La lisciviazione (leaching) è il processo che estrae un metallo da un minerale sciogliendolo selettivamente in una soluzione chimica (il lisciviante), separandolo dalla ganga insolubile. È un metodo di estrazione idrometallurgico, alternativo o complementare alla via pirometallurgica (fusione), particolarmente adatto a minerali poveri o complessi.
Il principio è la dissoluzione selettiva: una soluzione reagisce col minerale utile portandolo in soluzione come ione, mentre il resto della roccia resta solido. Si separa poi la soluzione carica di metallo dal residuo solido, e da essa si recupera il metallo (per precipitazione, elettrolisi, cementazione o estrazione con solventi).
| Tipo di lisciviazione | Caratteristica |
|---|---|
| In cumulo (heap leaching) | la soluzione percola su mucchi di minerale |
| In vasca / agitata | minerale finemente macinato in reattori |
| In situ | la soluzione è iniettata direttamente nel giacimento |
Esempi classici: l’oro viene lisciviato con soluzioni di cianuro (cianurazione), che formano un complesso solubile; il rame da minerali ossidati viene lisciviato con acido solforico.
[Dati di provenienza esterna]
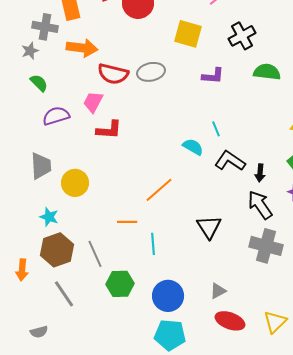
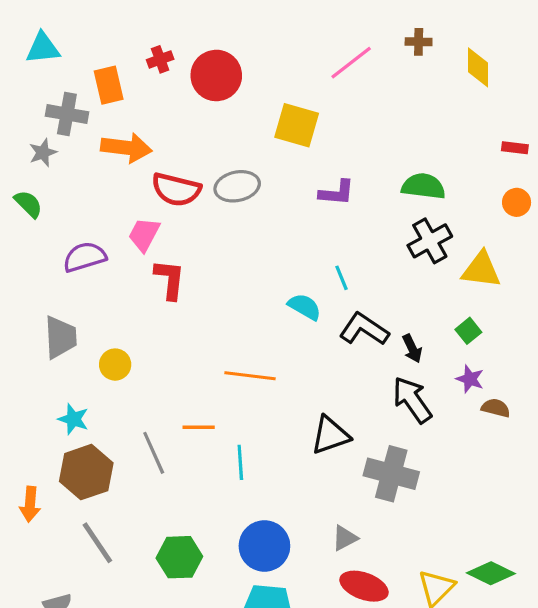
black cross: (242, 36) -> (430, 241), moved
green semicircle: (39, 83) -> (28, 204), moved
red L-shape: (109, 130) -> (170, 279), turned -88
black arrow: (260, 173) -> (412, 348), turned -30
yellow circle: (75, 183) -> (115, 365), size x0.7
orange line: (159, 190) -> (250, 376), turned 48
black triangle: (209, 227) -> (330, 435), turned 44
gray cross: (266, 246) -> (391, 474), moved
gray line: (95, 254) -> (154, 453), moved
green hexagon: (120, 284) -> (179, 557), moved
La lisciviazione in cumulo è economica per minerali a basso tenore: il minerale frantumato si accumula su platee impermeabili e si irrora con la soluzione, che percola attraverso il cumulo sciogliendo il metallo e viene raccolta alla base.
I vantaggi della lisciviazione sono i bassi costi per minerali poveri, la possibilità di trattare materiali non adatti alla fusione, e minori emissioni atmosferiche rispetto alla pirometallurgia. Gli svantaggi e i rischi sono rilevanti: i reagenti (cianuri, acidi) sono pericolosi, le soluzioni possono contaminare suolo e falde se non confinate, e la gestione ambientale dei residui è critica. La lisciviazione è un esempio di come la chimica applicata permetta di estrarre valore da risorse minerarie altrimenti non sfruttabili, al prezzo di una gestione ambientale rigorosa.